Whichever lines include the word "text", copy them as they appear in the data.

____ DATA EXTRACTS

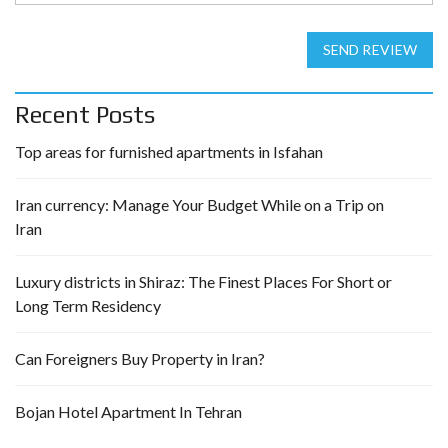
SEND REVIEW
Recent Posts
Top areas for furnished apartments in Isfahan
Iran currency: Manage Your Budget While on a Trip on
Iran
Luxury districts in Shiraz: The Finest Places For Short or
Long Term Residency
Can Foreigners Buy Property in Iran?
Bojan Hotel Apartment In Tehran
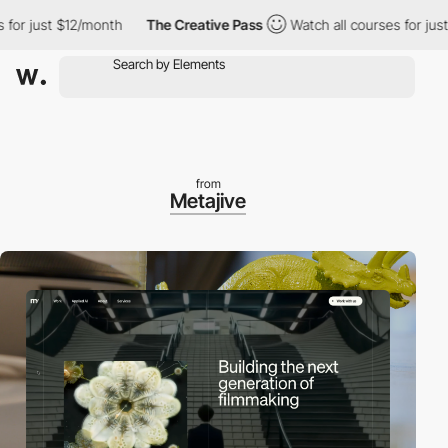
r just $12/month
The Creative Pass
Watch all courses for just $
from
Metajive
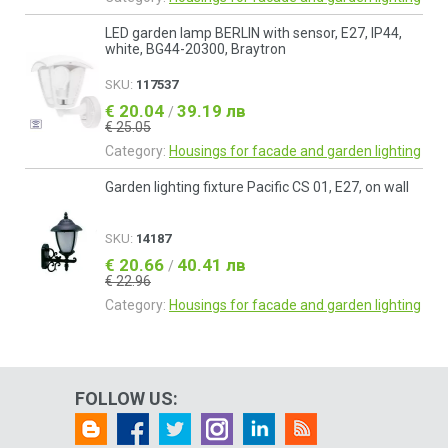
LED garden lamp BERLIN with sensor, E27, IP44,
white, BG44-20300, Braytron
SKU:
117537
€ 20.04
39.19 лв
/
€ 25.05
Category:
Housings for facade and garden lighting
Garden lighting fixture Pacific CS 01, E27, on wall
SKU:
14187
€ 20.66
40.41 лв
/
€ 22.96
Category:
Housings for facade and garden lighting
FOLLOW US:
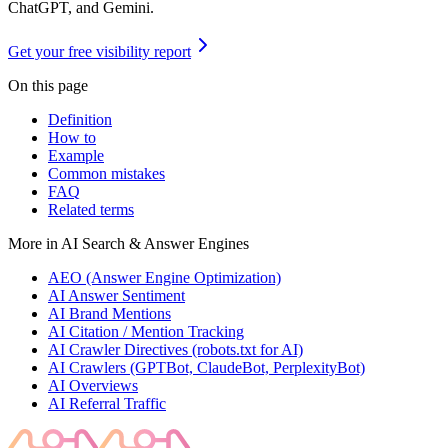
ChatGPT, and Gemini.
Get your free visibility report
On this page
Definition
How to
Example
Common mistakes
FAQ
Related terms
More in
AI Search & Answer Engines
AEO (Answer Engine Optimization)
AI Answer Sentiment
AI Brand Mentions
AI Citation / Mention Tracking
AI Crawler Directives (robots.txt for AI)
AI Crawlers (GPTBot, ClaudeBot, PerplexityBot)
AI Overviews
AI Referral Traffic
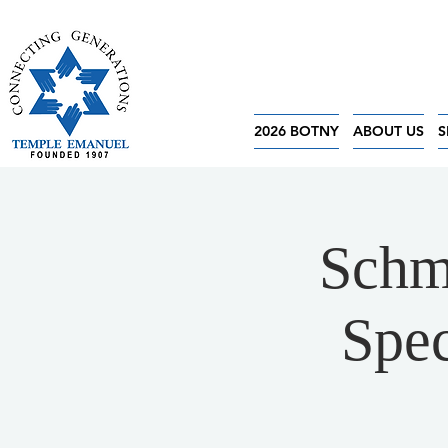
2026 BOTNY
ABOUT US
S
Schm
Spec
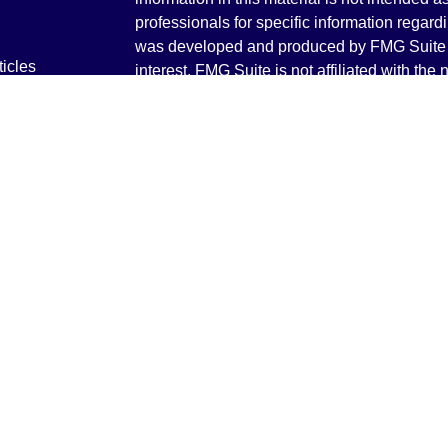
professionals for specific information regardi
was developed and produced by FMG Suite to
ticles
interest. FMG Suite is not affiliated with the 
os
SEC - registered investment advisory firm. 
lators
for general information, and should not be co
any security.
We take protecting your data and privacy ver
Consumer Privacy Act (CCPA)
suggests the 
your data:
Do not sell my personal informati
Copyright 2026 FMG Suite.
Securities and Advisory services offered th
Advisor. Member
FINRA
&
SIPC
.
The LPL Financial registered representative
transact business only with residents of the 
licensed. No offers may be made or accepted 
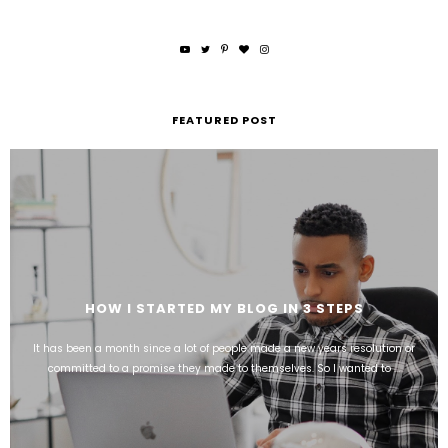
FEATURED POST
HOW I STARTED MY BLOG IN 3 STEPS
It has been a month since a lot of people made a new years resolution or
committed to a promise they made to themselves. So I wanted to ...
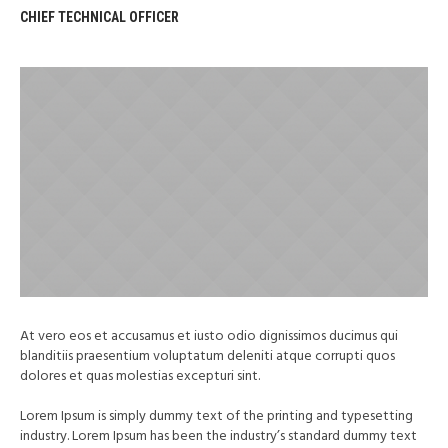
CHIEF TECHNICAL OFFICER
At vero eos et accusamus et iusto odio dignissimos ducimus qui
blanditiis praesentium voluptatum deleniti atque corrupti quos
dolores et quas molestias excepturi sint.
Lorem Ipsum is simply dummy text of the printing and typesetting
industry. Lorem Ipsum has been the industry’s standard dummy text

________

◆ WRITTEN REPLY ◆
Lorem Ipsum is simply dummy text of the printing and typesetting
industry. Lorem Ipsum has been the industry’s standard dummy text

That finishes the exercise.